# Activity
For this task, copy all of the data below exactly and skip the pictures.

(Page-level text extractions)

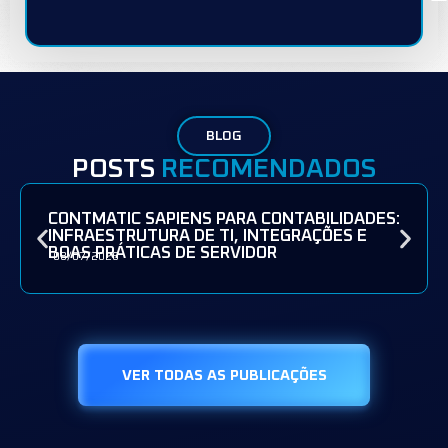
BLOG
POSTS
RECOMENDADOS
CONTMATIC SAPIENS PARA CONTABILIDADES:
INFRAESTRUTURA DE TI, INTEGRAÇÕES E
BOAS PRÁTICAS DE SERVIDOR
08/07/2026
VER TODAS AS PUBLICAÇÕES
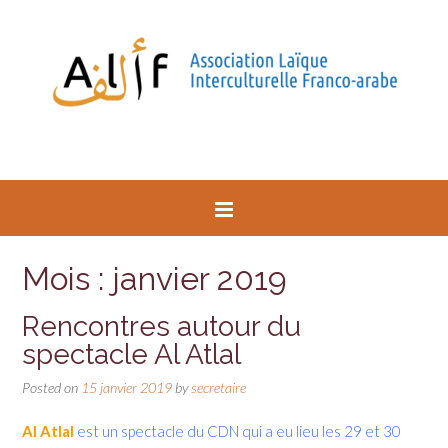
Mois : janvier 2019
Rencontres autour du
spectacle Al Atlal
Posted on
15 janvier 2019
by
secretaire
Al Atlal
est un spectacle du CDN qui a eu lieu les 29 et 30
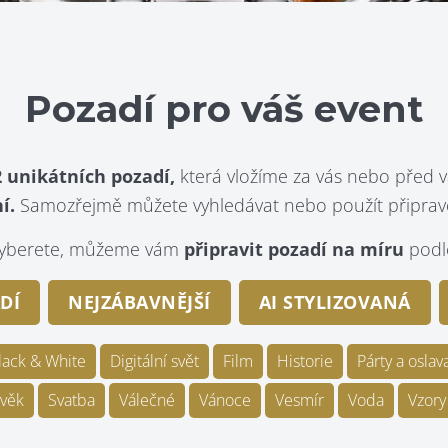
Pozadí pro váš event
 unikátních pozadí,
která vložíme za vás nebo před v
í.
Samozřejmě můžete vyhledávat nebo použít připraven
evyberete, můžeme vám
připravit pozadí na míru
podle
DÍ
NEJZÁBAVNĚJŠÍ
AI STYLIZOVANÁ
lack & White
Digitální svět
Film
Historie
Párty a oslav
věk
Svatba
Válečné
Vánoce
Vesmír
Voda
Vzory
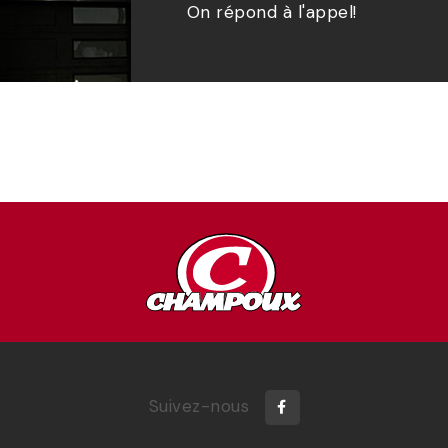
On répond à l'appel!
Suivez-nous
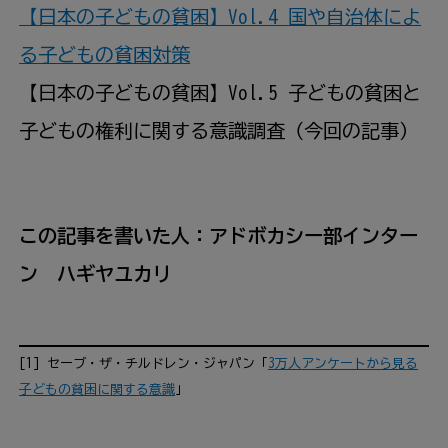
【
日本
の
子
どもの
貧困
】Vol.4
国
や
自治体
によ
る
子
どもの
貧困
対策
【
日本
の
子
どもの
貧困
】Vol.5
子
どもの
貧困
と
子
どもの
権利
に
関
する
意識
調査
（
今回
の
記事
）
この
記事
を
書
いた
人
：アドボカシー
部
インター
ン ハギヤユカリ
[1] セーブ・ザ・チルドレン・ジャパン「
3
万
人
アンケートから
見
る
子
どもの
貧困
に
関
する
意識
」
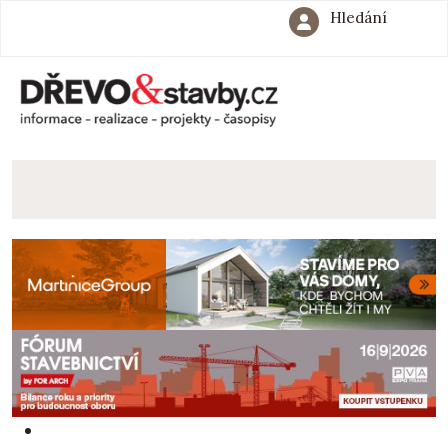
Hledání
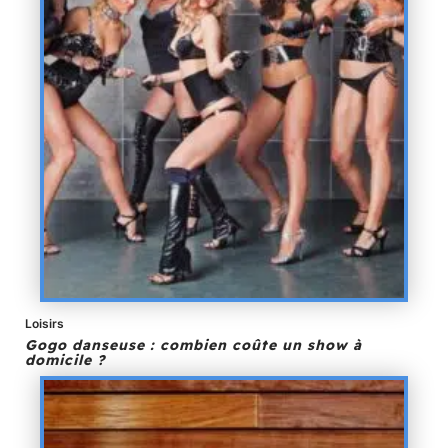
Loisirs
Gogo danseuse : combien coûte un show à
domicile ?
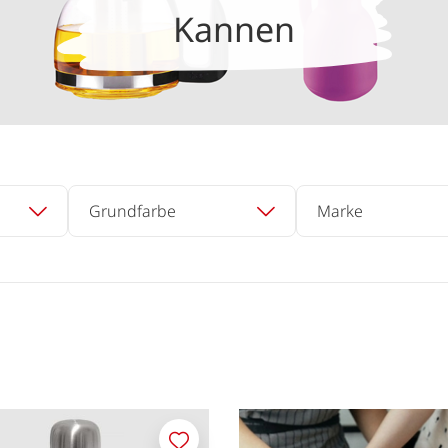
Kannen
Grundfarbe
Marke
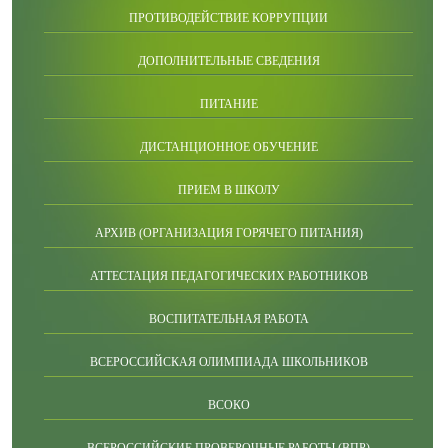
ПРОТИВОДЕЙСТВИЕ КОРРУПЦИИ
ДОПОЛНИТЕЛЬНЫЕ СВЕДЕНИЯ
ПИТАНИЕ
ДИСТАНЦИОННОЕ ОБУЧЕНИЕ
ПРИЕМ В ШКОЛУ
АРХИВ (ОРГАНИЗАЦИЯ ГОРЯЧЕГО ПИТАНИЯ)
АТТЕСТАЦИЯ ПЕДАГОГИЧЕСКИХ РАБОТНИКОВ
ВОСПИТАТЕЛЬНАЯ РАБОТА
ВСЕРОССИЙСКАЯ ОЛИМПИАДА ШКОЛЬНИКОВ
ВСОКО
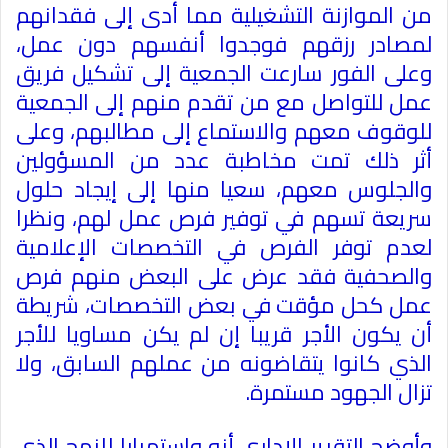
من الموازنة التشغيلية مما أدى إلى فقدانهم
لمصادر رزقهم فوجدوا أنفسهم دون عمل،
وعلى الفور سارعت الجمعية إلى تشكيل فريق
عمل للتواصل مع من تقدم منهم إلى الجمعية
للوقوف معهم والاستماع إلى مطالبهم، وعلى
أثر ذلك تمت مخاطبة عدد من المسؤولين
والجلوس معهم، سعيا منها إلى إيجاد حلول
سريعة تسهم في توفير فرص عمل لهم، ونظرا
لعدم توفر الفرص في التخصصات الإعلامية
والصحفية فقد عرض على البعض منهم فرص
عمل كحل مؤقت في بعض التخصصات، شريطة
أن يكون الأجر قريبا إن لم يكن مساويا للأجر
الذي كانوا يتقاضونه من عملهم السابق، ولا
تزال الجهود مستمرة
.
وأوضح التقرير الإداري أنه واستمرارا للنهج الذي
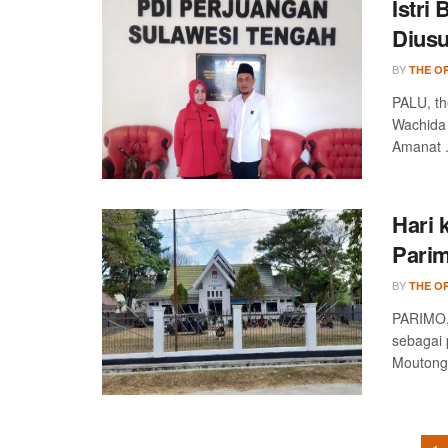
Istri
Diusu
BY
THE OP
PALU, th
Wachida 
Amanat .
Hari 
Pari
BY
THE OP
PARIMO, t
sebagai 
Moutong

# Problem solution
BLOG
POSTS
RECOMENDADOS
CONTMATIC SAPIENS PARA CONTABILIDADES:
INFRAESTRUTURA DE TI, INTEGRAÇÕES E
BOAS PRÁTICAS DE SERVIDOR
08/07/2026
VER TODAS AS PUBLICAÇÕES
Mois : janvier 2019
Rencontres autour du
spectacle Al Atlal
Posted on
15 janvier 2019
by
secretaire
Al Atlal
est un spectacle du CDN qui a eu lieu les 29 et 30
Pozadí pro váš event
 unikátních pozadí,
která vložíme za vás nebo před v
í.
Samozřejmě můžete vyhledávat nebo použít připraven
evyberete, můžeme vám
připravit pozadí na míru
podle
DÍ
NEJZÁBAVNĚJŠÍ
AI STYLIZOVANÁ
lack & White
Digitální svět
Film
Historie
Párty a oslav
věk
Svatba
Válečné
Vánoce
Vesmír
Voda
Vzory
On répond à l'appel!
Suivez-nous
【
日本
の
子
どもの
貧困
】Vol.4
国
や
自治体
によ
る
子
どもの
貧困
対策
【
日本
の
子
どもの
貧困
】Vol.5
子
どもの
貧困
と
子
どもの
権利
に
関
する
意識
調査
（
今回
の
記事
）
この
記事
を
書
いた
人
：アドボカシー
部
インター
ン ハギヤユカリ
[1] セーブ・ザ・チルドレン・ジャパン「
3
万
人
アンケートから
見
る
子
どもの
貧困
に
関
する
意識
」
Hledání
Loisirs
Gogo danseuse : combien coûte un show à
domicile ?
Kannen
Grundfarbe
Marke
ПРОТИВОДЕЙСТВИЕ КОРРУПЦИИ
ДОПОЛНИТЕЛЬНЫЕ СВЕДЕНИЯ
ПИТАНИЕ
ДИСТАНЦИОННОЕ ОБУЧЕНИЕ
ПРИЕМ В ШКОЛУ
АРХИВ (ОРГАНИЗАЦИЯ ГОРЯЧЕГО ПИТАНИЯ)
АТТЕСТАЦИЯ ПЕДАГОГИЧЕСКИХ РАБОТНИКОВ
ВОСПИТАТЕЛЬНАЯ РАБОТА
ВСЕРОССИЙСКАЯ ОЛИМПИАДА ШКОЛЬНИКОВ
ВСОКО
من الموازنة التشغيلية مما أدى إلى فقدانهم
لمصادر رزقهم فوجدوا أنفسهم دون عمل،
وعلى الفور سارعت الجمعية إلى تشكيل فريق
عمل للتواصل مع من تقدم منهم إلى الجمعية
للوقوف معهم والاستماع إلى مطالبهم، وعلى
أثر ذلك تمت مخاطبة عدد من المسؤولين
والجلوس معهم، سعيا منها إلى إيجاد حلول
سريعة تسهم في توفير فرص عمل لهم، ونظرا
لعدم توفر الفرص في التخصصات الإعلامية
والصحفية فقد عرض على البعض منهم فرص
عمل كحل مؤقت في بعض التخصصات، شريطة
أن يكون الأجر قريبا إن لم يكن مساويا للأجر
الذي كانوا يتقاضونه من عملهم السابق، ولا
تزال الجهود مستمرة
.
وأوضح التقرير الإداري أنه واستمرارا للنهج الذي
Istri
Diusu
BY
THE OP
PALU, th
Wachida 
Amanat .
Hari 
Pari
BY
THE OP
PARIMO, t
sebagai 
Moutong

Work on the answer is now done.